Import arguments backfire against US oil producers

Jan. 21, 2007
Arguments aimed at cutting US oil imports do producers more harm than good in Washington, DC.

Arguments aimed at cutting US oil imports do producers more harm than good in Washington, DC. The industry should try a different approach.

Reducing oil imports is a legitimate goal. For the US economy, domestically produced oil—with all the incomes and tax payments it represents—surely beats the imported kind.

Import worry just doesn’t work as an argument for policies essential to the expansion of US production.

In fact, it regularly succeeds as an argument to forget about expanding production and to quit using oil altogether—a popular fantasy with inexplicably strong influence over policy-making.

Consider the House Select Committee on Energy Independence and Global Warming.

The group’s web site disparages oil imports for the usual reasons—funding of terrorists, profits for totalitarian regimes, intensifying competition for petroleum resources.

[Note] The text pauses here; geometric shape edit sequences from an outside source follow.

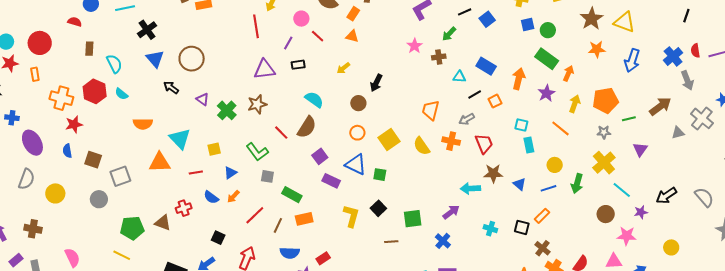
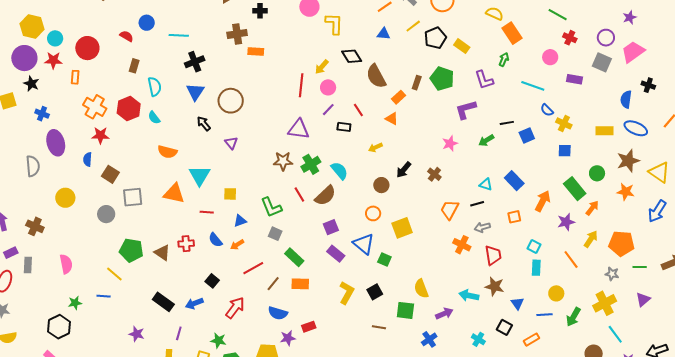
pink circle: (301, 19) -> (328, 87), moved
green circle: (548, 30) -> (597, 173), moved
brown cross: (439, 57) -> (434, 174), moved, turned 32
black rectangle: (298, 65) -> (344, 127), moved
black line: (475, 94) -> (477, 204), moved
green cross: (227, 110) -> (311, 164), moved
yellow semicircle: (422, 146) -> (421, 289), moved
gray semicircle: (26, 179) -> (33, 166), moved, turned -40
black square: (522, 227) -> (504, 327), moved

And, typically, it neglects to mention the economic goodness that the US forgoes with however much oil it imports instead of producing in off-limits areas such as 85% of the Outer Continental Shelf and the Arctic National Wildlife Refuge coastal plain.

If imports are so bad, why doesn’t the US open the closed areas to boost domestic production?

According to the committee, it can’t. The web site ludicrously compares US oil reserves (12th highest in the world) with total Middle Eastern reserves and implies that US production (third highest in the world) can’t increase—although it did so last year.

The committee further characterizes the potential of ANWR—the coastal plain resource of which the US Geological Society estimates at 11.6-31.5 billion bbl of oil in place—as “a drop in the bucket in reducing the amount of imported oil.”

It’s no surprise that an outfit with this sense of proportion should think conservation and alternative energy by themselves can meet all US energy needs. They can’t. Yet the view prevails. The US has a new energy law that boosts alternative energy sources and tinkers with consumption but says nothing about leasing of ANWR or locked-up expanses of the OCS.

The industry needs a new argument—maybe something that relates oil supply to a public concern less abstract than imports, like price.